<svg width="340" height="350" version="1.1" xmlns="http://www.w3.org/2000/svg" style="border-style:solid;"> <rect x="50" y="50" width="100" height="100" stroke="#000" fill="red" /> <rect x="50" y="50" width="100" height="100" stroke="#000" fill="green" transform="scale(0.5)" /> <rect x="50" y="50" width="100" height="100" stroke="#000" fill="blue" transform="scale(2)" /> <rect x="50" y="50" width="100" height="100" stroke="#000" fill="yellow" transform="scale(0.5 2)" /> </svg>
The scale transform changes the size of an element. The syntax of the scale transform is shown below.
transform="scale(x, y)"
scale takes two parameters, the factor by which to scale the element on the x axis, and the factor by which to scale the element on the y axis. If one parameter is omitted, then both axis will be scaled by the single factor provided. The factors are interpreted as the ratio of the transformed dimension to the original. For example, 0.5 shrinks the axis by 50%.
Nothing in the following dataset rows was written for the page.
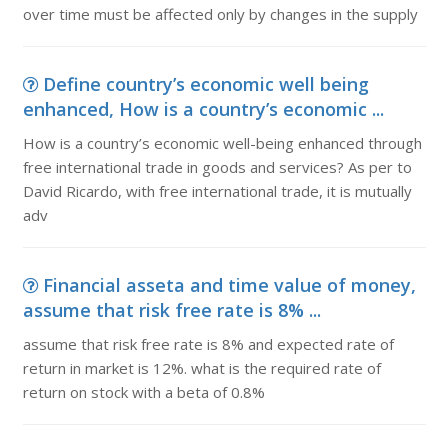
over time must be affected only by changes in the supply
Define country’s economic well being
enhanced, How is a country’s economic ...
How is a country’s economic well-being enhanced through
free international trade in goods and services? As per to
David Ricardo, with free international trade, it is mutually
adv
Financial asseta and time value of money,
assume that risk free rate is 8% ...
assume that risk free rate is 8% and expected rate of
return in market is 12%. what is the required rate of
return on stock with a beta of 0.8%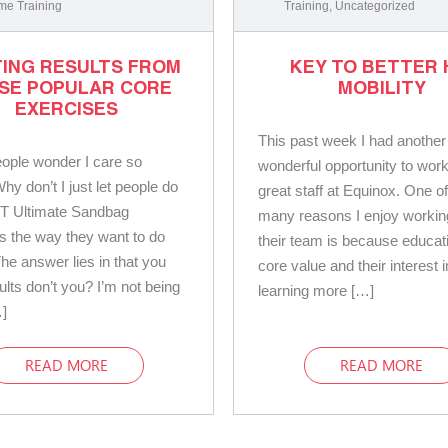
me Training
Training
,
Uncategorized
ING RESULTS FROM
KEY TO BETTER 
SE POPULAR CORE
MOBILITY
EXERCISES
This past week I had another
ople wonder I care so
wonderful opportunity to work
y don’t I just let people do
great staff at Equinox. One of
T Ultimate Sandbag
many reasons I enjoy workin
s the way they want to do
their team is because educati
he answer lies in that you
core value and their interest i
ults don’t you? I’m not being
learning more […]
]
READ MORE
READ MORE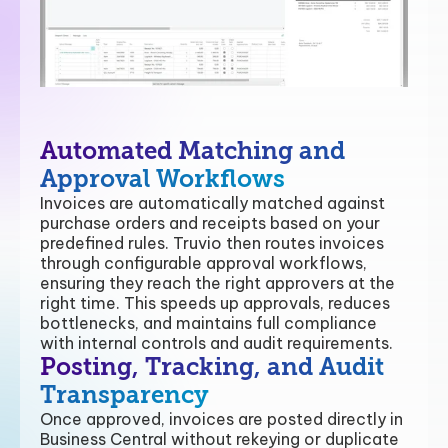
Automated Matching and
Approval Workflows
Invoices are automatically matched against
purchase orders and receipts based on your
predefined rules. Truvio then routes invoices
through configurable approval workflows,
ensuring they reach the right approvers at the
right time. This speeds up approvals, reduces
bottlenecks, and maintains full compliance
with internal controls and audit requirements.
Posting, Tracking, and Audit
Transparency
Once approved, invoices are posted directly in
Business Central without rekeying or duplicate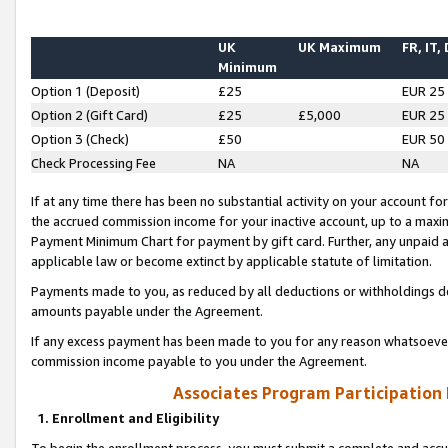
UK
UK Maximum
FR, IT,
Minimum
Option 1 (Deposit)
£25
EUR 25
Option 2 (Gift Card)
£25
£5,000
EUR 25
Option 3 (Check)
£50
EUR 50
Check Processing Fee
NA
NA
If at any time there has been no substantial activity on your account for 
the accrued commission income for your inactive account, up to a max
Payment Minimum Chart for payment by gift card. Further, any unpaid 
applicable law or become extinct by applicable statute of limitation.
Payments made to you, as reduced by all deductions or withholdings de
amounts payable under the Agreement.
If any excess payment has been made to you for any reason whatsoever,
commission income payable to you under the Agreement.
Associates Program Participation
1. Enrollment and Eligibility
To begin the enrollment process, you must submit a complete and accur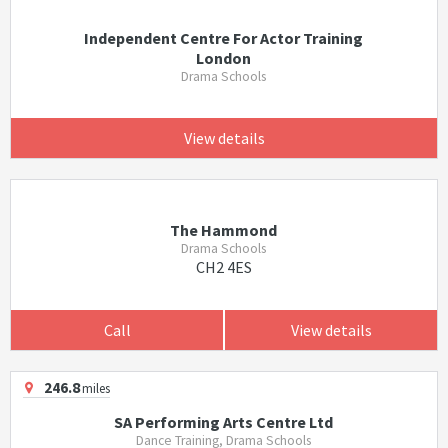
Independent Centre For Actor Training
London
Drama Schools
View details
The Hammond
Drama Schools
CH2 4ES
Call
View details
246.8
miles
SA Performing Arts Centre Ltd
Dance Training, Drama Schools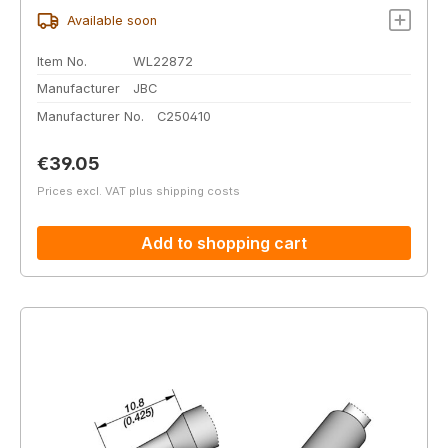
Available soon
Item No.
WL22872
Manufacturer
JBC
Manufacturer No.
C250410
Regular price:
€39.05
Prices excl. VAT plus shipping costs
Add to shopping cart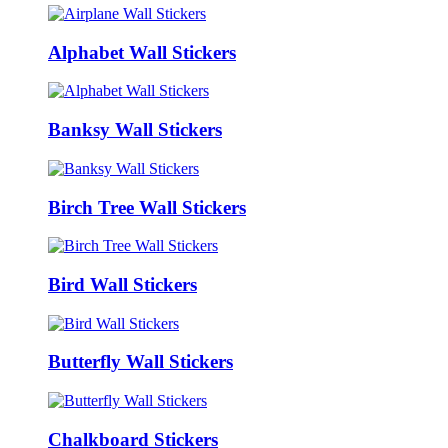
Alphabet Wall Stickers
Banksy Wall Stickers
Birch Tree Wall Stickers
Bird Wall Stickers
Butterfly Wall Stickers
Chalkboard Stickers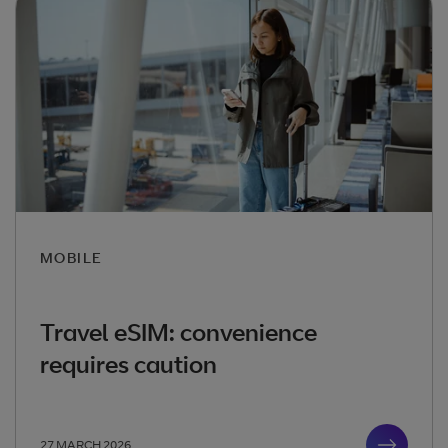
MOBILE
Travel eSIM: convenience
requires caution
27 MARCH 2026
In the example shown above, all squares have the same x and y axis locations and the same width and height dimensions. The red square has no transform applied. The green square uses the scale transform with a single parameter of 0.5. Note that not only does the scale parameter scale the element, it also scales the position of the element. In other words, the green square can be considered to be on its own layer with axis scaled to 0.5.
The blue square uses the scale transform with a single parameter of 2. Note again that the scale parameter scales the position of the element. The yellow square uses the scale transform with a parameter of 0.5 for the x axis and 2 for the y axis. Note that not only is the location of the element scaled, but the width's of the borders are also scaled.